Posted Feb 26, 2020 6:00 UTC (Wed) by pabs (subscriber, #43278) [Link] (9 responses)

The same could be said about the web :)

FSF to launch code hosting

Posted Feb 26, 2020 7:58 UTC (Wed) by gfernandes (subscriber, #119910) [Link] (3 responses)

Really? Faff over a couple of clicks?

FSF to launch code hosting

Posted Feb 26, 2020 10:27 UTC (Wed) by Wol (subscriber, #4433) [Link] (2 responses)

People forget that other people may not be as lucky as they are. I gather in the US that some people are still stuck on dial-up! Here in the UK while most people have access to fibre, I thought that we were still stuck on ADSL-2 (that may no longer be true) and there are a few people left on ADSL.

And then, what about peoples' workflow? I *still* prefer to work in "offline" mode with the online stuff happening behind my back. Try doing THAT when your internet is down! (Which until recently was pretty common - dunno why).
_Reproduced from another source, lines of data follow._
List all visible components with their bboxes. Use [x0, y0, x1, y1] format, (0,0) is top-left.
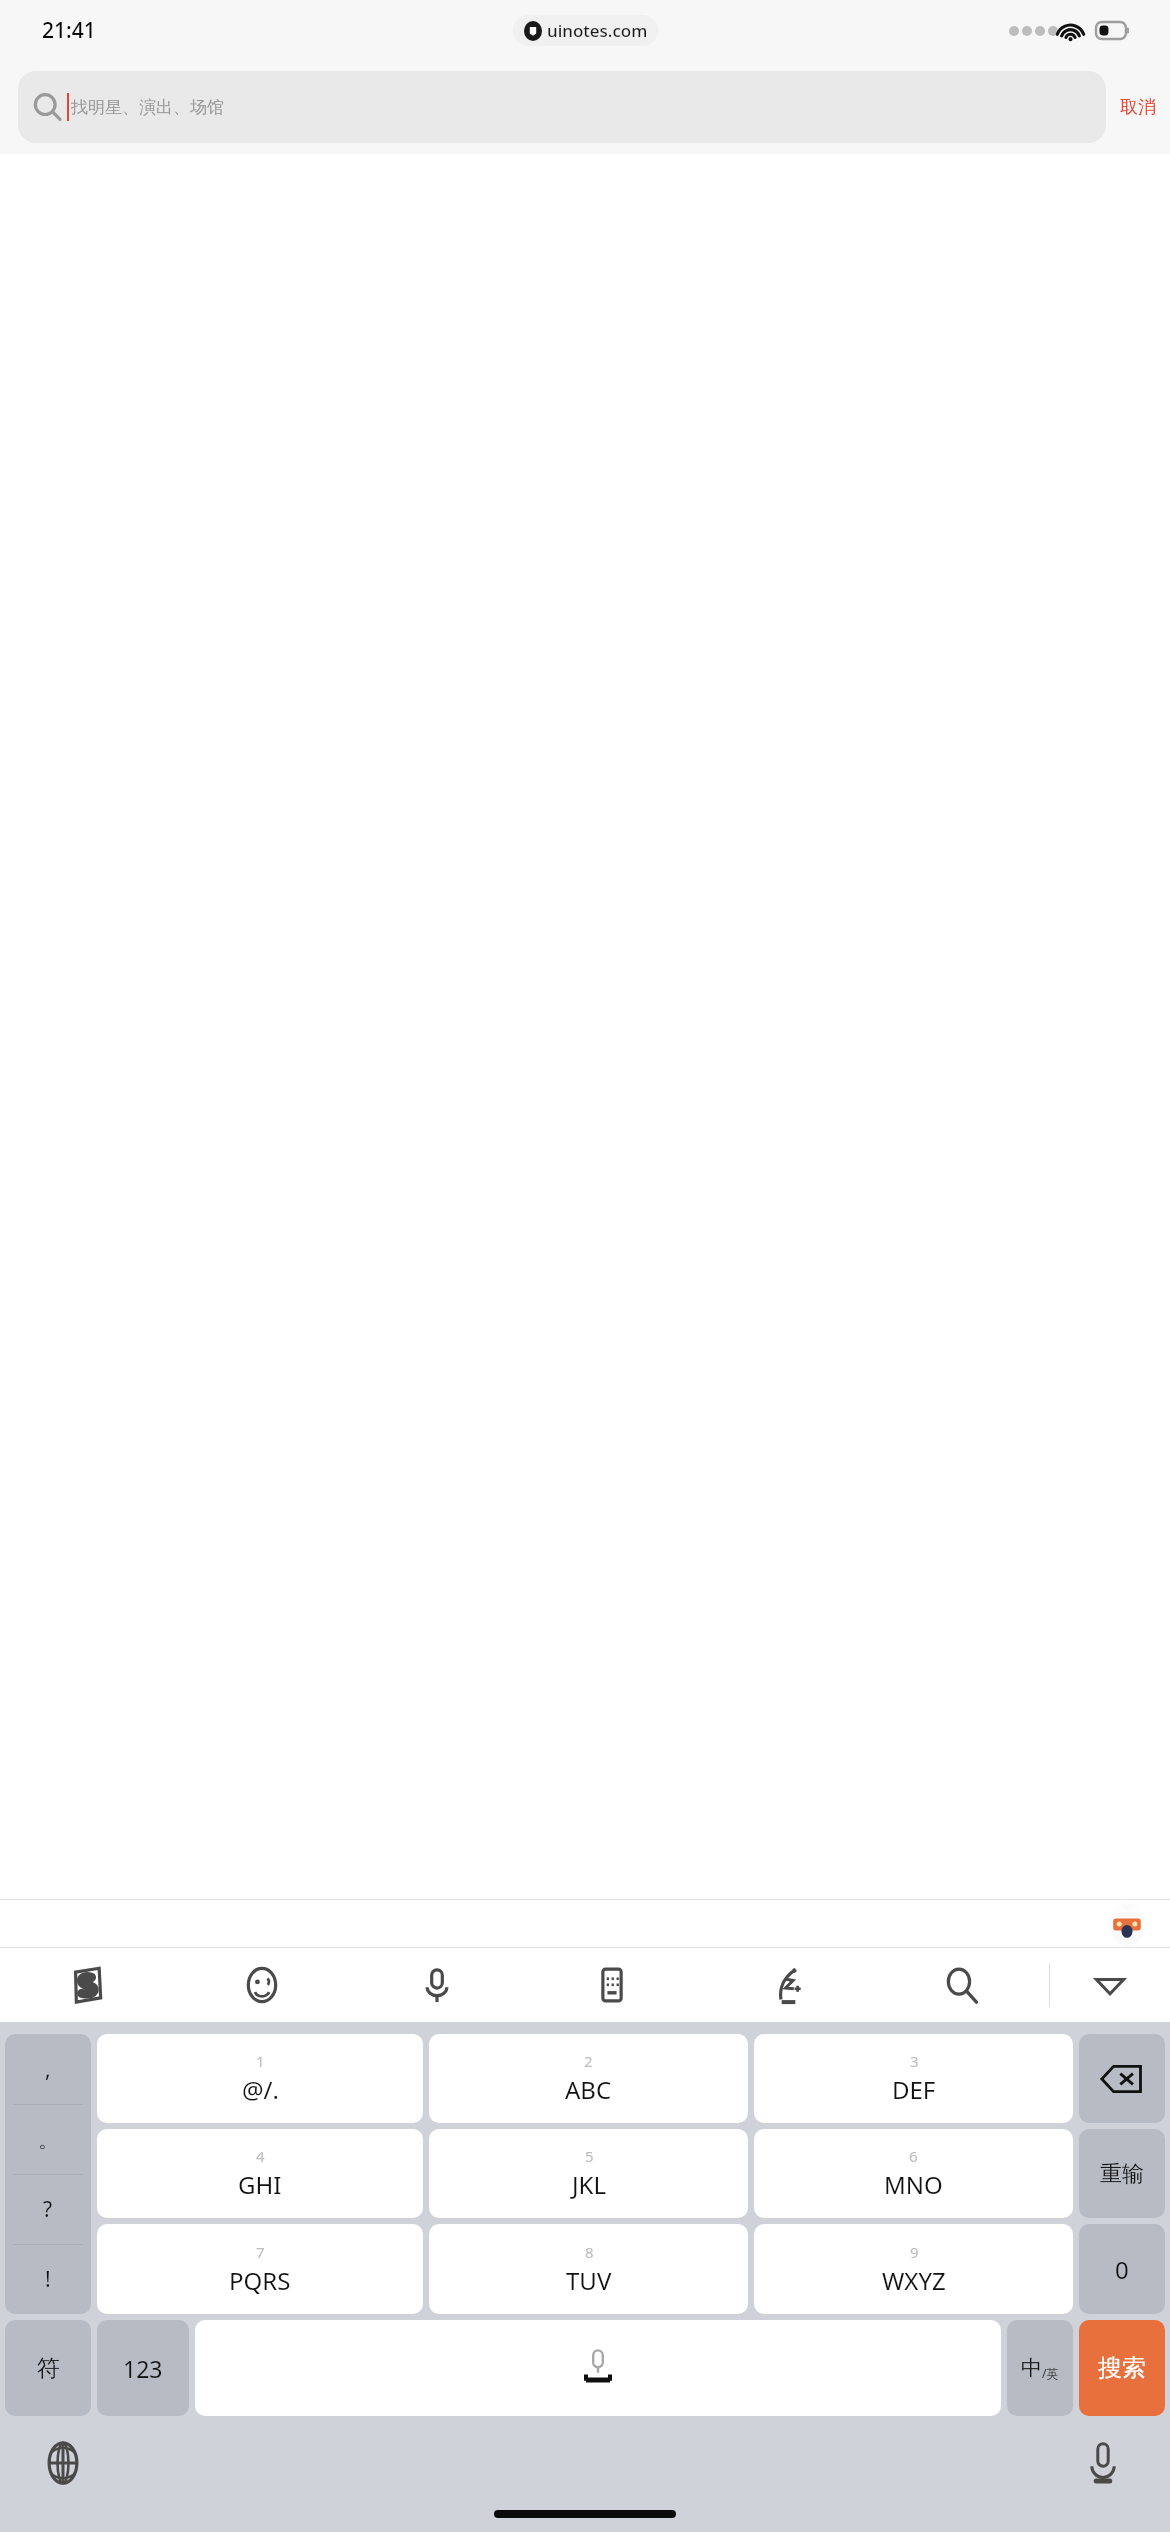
- button[interactable]: 6: [754, 2129, 1073, 2218]
- button[interactable]: 中: [1007, 2320, 1073, 2416]
- staticText: 2: [584, 2051, 593, 2071]
- button[interactable]: 8: [429, 2224, 748, 2314]
- button[interactable]: 找明星、演出、场馆: [18, 71, 1106, 143]
- staticText: WXYZ: [882, 2264, 946, 2297]
- staticText: 9: [910, 2242, 919, 2262]
- staticText: 1: [256, 2051, 265, 2071]
- button[interactable]: Voice input: [349, 1948, 524, 2022]
- staticText: ?: [43, 2195, 53, 2224]
- button[interactable]: Sogou mascot: [1104, 1901, 1150, 1947]
- staticText: JKL: [572, 2168, 606, 2201]
- button[interactable]: Keyboard layout: [524, 1948, 699, 2022]
- button[interactable]: 5: [429, 2129, 748, 2218]
- button[interactable]: 7: [97, 2224, 423, 2314]
- button[interactable]: 123: [97, 2320, 189, 2416]
- button[interactable]: 重输: [1079, 2129, 1165, 2218]
- staticText: 123: [123, 2353, 163, 2384]
- staticText: 7: [256, 2242, 265, 2262]
- button[interactable]: 2: [429, 2034, 748, 2123]
- button[interactable]: 3: [754, 2034, 1073, 2123]
- staticText: 找明星、演出、场馆: [71, 97, 224, 118]
- button[interactable]: Handwriting: [699, 1948, 874, 2022]
- staticText: 21:41: [42, 16, 96, 45]
- staticText: 。: [38, 2127, 59, 2153]
- staticText: DEF: [892, 2073, 936, 2106]
- staticText: 6: [909, 2146, 918, 2166]
- staticText: @/.: [242, 2073, 279, 2106]
- staticText: 重输: [1100, 2160, 1144, 2188]
- staticText: MNO: [884, 2168, 943, 2201]
- staticText: 4: [256, 2146, 265, 2166]
- staticText: uinotes.com: [547, 19, 648, 42]
- staticText: 0: [1115, 2253, 1129, 2286]
- button[interactable]: ,: [5, 2034, 91, 2314]
- button[interactable]: 4: [97, 2129, 423, 2218]
- button[interactable]: Change language: [38, 2438, 88, 2488]
- staticText: 搜索: [1098, 2353, 1146, 2383]
- button[interactable]: 0: [1079, 2224, 1165, 2314]
- button[interactable]: Backspace: [1079, 2034, 1165, 2123]
- staticText: 8: [585, 2242, 594, 2262]
- button[interactable]: Hide keyboard: [1050, 1948, 1170, 2022]
- button[interactable]: 搜索: [1079, 2320, 1165, 2416]
- button[interactable]: 1: [97, 2034, 423, 2123]
- staticText: GHI: [238, 2168, 282, 2201]
- staticText: TUV: [566, 2264, 612, 2297]
- button[interactable]: 符: [5, 2320, 91, 2416]
- button[interactable]: 取消: [1120, 96, 1156, 119]
- button[interactable]: 9: [754, 2224, 1073, 2314]
- staticText: PQRS: [229, 2264, 291, 2297]
- staticText: 3: [910, 2051, 919, 2071]
- staticText: 符: [37, 2354, 60, 2383]
- button[interactable]: Voice input: [1078, 2438, 1128, 2488]
- staticText: 5: [585, 2146, 594, 2166]
- staticText: 中: [1021, 2355, 1042, 2381]
- button[interactable]: Search: [874, 1948, 1049, 2022]
- button[interactable]: Sogou: [0, 1948, 174, 2022]
- staticText: 取消: [1120, 96, 1156, 119]
- staticText: /英: [1042, 2365, 1059, 2381]
- staticText: ,: [45, 2055, 51, 2084]
- button[interactable]: Emoji: [174, 1948, 349, 2022]
- staticText: !: [45, 2265, 51, 2294]
- staticText: ABC: [565, 2073, 612, 2106]
- button[interactable]: Space: [195, 2320, 1001, 2416]
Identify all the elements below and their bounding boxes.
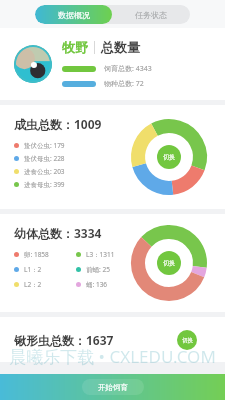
staticText: 成虫总数：1009 [14, 116, 102, 132]
staticText: L1：2 [24, 265, 42, 274]
staticText: 晨曦乐下载 • CXLEDU.COM [9, 345, 216, 368]
staticText: 进食母虫: 399 [24, 180, 65, 189]
staticText: 任务状态 [135, 10, 167, 20]
staticText: 锹形虫总数：1637 [14, 332, 114, 348]
staticText: L3：1311 [86, 250, 115, 259]
button[interactable]: 切换 [177, 330, 197, 350]
staticText: 物种总数: 72 [104, 79, 144, 89]
button[interactable]: 成虫总数：1009 [0, 105, 225, 209]
staticText: 开始饲育 [98, 383, 128, 392]
staticText: 切换 [182, 337, 193, 344]
staticText: 饲育总数: 4343 [104, 64, 152, 74]
staticText: 蛰伏母虫: 228 [24, 154, 65, 163]
staticText: 卵: 1858 [24, 250, 49, 259]
staticText: 数据概况 [58, 10, 90, 20]
staticText: L2：2 [24, 280, 42, 289]
staticText: 切换 [163, 153, 175, 161]
staticText: 总数量 [101, 39, 140, 55]
staticText: 切换 [163, 259, 175, 267]
staticText: 蛹: 136 [86, 280, 108, 289]
button[interactable]: 切换 [157, 251, 181, 275]
button[interactable]: 切换 [157, 145, 181, 169]
staticText: 进食公虫: 203 [24, 167, 65, 176]
staticText: 前蛹: 25 [86, 265, 110, 274]
staticText: 蛰伏公虫: 179 [24, 141, 65, 150]
button[interactable]: 开始饲育 [82, 379, 144, 395]
button[interactable]: 幼体总数：3334 [0, 214, 225, 312]
button[interactable]: 锹形虫总数：1637 [0, 317, 225, 362]
button[interactable]: 任务状态 [112, 5, 190, 24]
button[interactable] [14, 45, 52, 83]
staticText: 牧野 [62, 39, 88, 55]
button[interactable]: 数据概况 [35, 5, 112, 24]
staticText: 幼体总数：3334 [14, 225, 102, 241]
Why is it that people seem to delight in assuming that OTHER PEOPLE should adopt THEIR OWN way of working/thinking/living? I don't give a monkeys how you live your life - stop telling me how to live mine, thanks.

Cheers,
Wol

FSF to launch code hosting

Posted Feb 26, 2020 21:03 UTC (Wed) by ejr (subscriber, #51652) [Link] (1 responses)

Some rural US areas have access only to relatively expensive satellite "broadband." These come with absurdly low data caps, the kind that will be blown away when people forward PowerPoint slides or watch anything streaming.

Plus there are people with longer-ish train or plane transits. Trains are starting to support wifi, but, um, not always successfully in my experience. Planes charge extra.

And some people just want to unplug, sit, and think about what they're doing.

The "offline" world still exists.

FSF to launch code hosting

Posted Feb 26, 2020 21:31 UTC (Wed) by Cyberax (✭ supporter ✭, #52523) [Link]

Git works perfectly fine offline. You don't to have to send a PR right away. The amount of data consumed by using Github UI or API is also pretty insignificant.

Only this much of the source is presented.